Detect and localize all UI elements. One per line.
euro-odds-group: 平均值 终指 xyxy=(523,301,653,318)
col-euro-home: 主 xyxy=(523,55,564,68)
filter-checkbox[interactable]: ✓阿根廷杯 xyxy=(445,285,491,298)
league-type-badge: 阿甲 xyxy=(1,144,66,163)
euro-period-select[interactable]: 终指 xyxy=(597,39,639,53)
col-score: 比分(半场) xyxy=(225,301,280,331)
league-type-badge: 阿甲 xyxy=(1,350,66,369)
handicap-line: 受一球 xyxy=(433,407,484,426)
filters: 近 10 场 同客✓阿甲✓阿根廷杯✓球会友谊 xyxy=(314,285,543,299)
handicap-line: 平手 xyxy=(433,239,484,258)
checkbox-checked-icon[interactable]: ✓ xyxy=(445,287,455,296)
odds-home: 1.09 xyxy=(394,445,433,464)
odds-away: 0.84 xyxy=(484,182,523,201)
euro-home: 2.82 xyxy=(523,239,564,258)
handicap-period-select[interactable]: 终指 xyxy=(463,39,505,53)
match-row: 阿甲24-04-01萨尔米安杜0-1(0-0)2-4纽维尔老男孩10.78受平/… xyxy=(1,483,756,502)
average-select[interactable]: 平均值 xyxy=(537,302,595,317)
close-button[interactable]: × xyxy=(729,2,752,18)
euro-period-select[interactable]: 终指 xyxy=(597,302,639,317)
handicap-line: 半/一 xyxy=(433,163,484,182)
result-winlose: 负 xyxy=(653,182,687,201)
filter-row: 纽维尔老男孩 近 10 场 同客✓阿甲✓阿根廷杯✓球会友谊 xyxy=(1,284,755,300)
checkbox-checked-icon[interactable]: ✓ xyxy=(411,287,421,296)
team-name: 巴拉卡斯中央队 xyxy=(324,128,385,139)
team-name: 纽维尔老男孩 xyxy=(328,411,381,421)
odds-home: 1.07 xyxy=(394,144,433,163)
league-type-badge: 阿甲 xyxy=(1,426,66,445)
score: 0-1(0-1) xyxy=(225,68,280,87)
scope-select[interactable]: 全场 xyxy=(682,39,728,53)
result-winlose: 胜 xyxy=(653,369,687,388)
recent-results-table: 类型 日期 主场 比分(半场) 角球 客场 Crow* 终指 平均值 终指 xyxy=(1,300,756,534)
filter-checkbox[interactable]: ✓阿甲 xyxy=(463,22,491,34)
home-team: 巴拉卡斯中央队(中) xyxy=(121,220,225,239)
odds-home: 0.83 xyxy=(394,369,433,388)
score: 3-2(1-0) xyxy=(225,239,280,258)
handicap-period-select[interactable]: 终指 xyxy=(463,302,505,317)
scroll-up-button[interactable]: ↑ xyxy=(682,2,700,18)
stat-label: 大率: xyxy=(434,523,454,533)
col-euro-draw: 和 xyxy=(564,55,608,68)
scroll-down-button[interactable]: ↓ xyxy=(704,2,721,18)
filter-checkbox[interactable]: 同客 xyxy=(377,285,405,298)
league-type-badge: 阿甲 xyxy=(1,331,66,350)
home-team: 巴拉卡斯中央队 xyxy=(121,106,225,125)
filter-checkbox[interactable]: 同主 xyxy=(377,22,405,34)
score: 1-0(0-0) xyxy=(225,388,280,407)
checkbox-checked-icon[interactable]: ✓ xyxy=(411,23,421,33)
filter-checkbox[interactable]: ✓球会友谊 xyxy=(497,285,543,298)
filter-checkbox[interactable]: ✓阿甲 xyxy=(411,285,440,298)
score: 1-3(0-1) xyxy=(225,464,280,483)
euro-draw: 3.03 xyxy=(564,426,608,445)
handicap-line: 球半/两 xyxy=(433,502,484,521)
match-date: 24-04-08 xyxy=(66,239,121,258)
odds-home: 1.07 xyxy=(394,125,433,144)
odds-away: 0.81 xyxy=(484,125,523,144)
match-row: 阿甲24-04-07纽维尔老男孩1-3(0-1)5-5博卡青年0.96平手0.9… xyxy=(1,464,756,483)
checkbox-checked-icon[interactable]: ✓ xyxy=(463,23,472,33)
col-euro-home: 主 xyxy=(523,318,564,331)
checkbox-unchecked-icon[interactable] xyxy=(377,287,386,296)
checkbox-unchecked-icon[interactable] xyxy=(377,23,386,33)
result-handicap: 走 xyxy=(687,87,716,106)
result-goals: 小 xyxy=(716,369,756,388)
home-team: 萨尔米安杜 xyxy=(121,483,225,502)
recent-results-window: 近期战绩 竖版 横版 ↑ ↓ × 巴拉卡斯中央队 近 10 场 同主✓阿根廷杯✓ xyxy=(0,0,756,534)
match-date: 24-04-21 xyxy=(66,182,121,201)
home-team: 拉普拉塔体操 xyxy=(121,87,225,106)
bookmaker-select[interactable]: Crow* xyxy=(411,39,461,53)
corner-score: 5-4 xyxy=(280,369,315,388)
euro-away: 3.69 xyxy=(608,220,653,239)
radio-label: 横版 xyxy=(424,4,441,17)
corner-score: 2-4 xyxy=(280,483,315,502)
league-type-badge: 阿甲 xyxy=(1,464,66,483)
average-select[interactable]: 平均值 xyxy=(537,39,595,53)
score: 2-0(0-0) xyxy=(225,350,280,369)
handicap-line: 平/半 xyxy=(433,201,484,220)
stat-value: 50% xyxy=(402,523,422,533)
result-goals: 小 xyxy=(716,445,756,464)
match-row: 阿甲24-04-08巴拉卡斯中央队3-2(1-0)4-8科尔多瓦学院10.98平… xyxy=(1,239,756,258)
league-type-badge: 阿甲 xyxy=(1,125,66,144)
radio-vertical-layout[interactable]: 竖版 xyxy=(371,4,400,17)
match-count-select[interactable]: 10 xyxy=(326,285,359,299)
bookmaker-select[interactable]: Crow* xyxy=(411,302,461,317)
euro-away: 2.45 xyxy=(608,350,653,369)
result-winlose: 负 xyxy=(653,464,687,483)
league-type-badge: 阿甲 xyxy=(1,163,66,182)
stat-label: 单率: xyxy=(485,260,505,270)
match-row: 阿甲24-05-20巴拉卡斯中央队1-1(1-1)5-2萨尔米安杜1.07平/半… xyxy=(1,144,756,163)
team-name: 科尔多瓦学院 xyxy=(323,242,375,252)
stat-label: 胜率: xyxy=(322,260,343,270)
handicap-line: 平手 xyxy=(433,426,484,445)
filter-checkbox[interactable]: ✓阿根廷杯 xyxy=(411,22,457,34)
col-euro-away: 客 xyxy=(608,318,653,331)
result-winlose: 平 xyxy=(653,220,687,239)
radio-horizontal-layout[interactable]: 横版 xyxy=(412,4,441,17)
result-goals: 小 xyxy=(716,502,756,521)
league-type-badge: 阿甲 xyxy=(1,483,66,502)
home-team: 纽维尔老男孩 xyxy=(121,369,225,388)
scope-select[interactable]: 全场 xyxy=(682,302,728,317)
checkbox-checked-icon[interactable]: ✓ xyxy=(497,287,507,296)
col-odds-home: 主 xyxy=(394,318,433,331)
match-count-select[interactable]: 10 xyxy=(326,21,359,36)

**The task**.
Exactly how many lines of the listing hold the word "scope"? Give the number with nothing else.

**Result for this exercise**.
2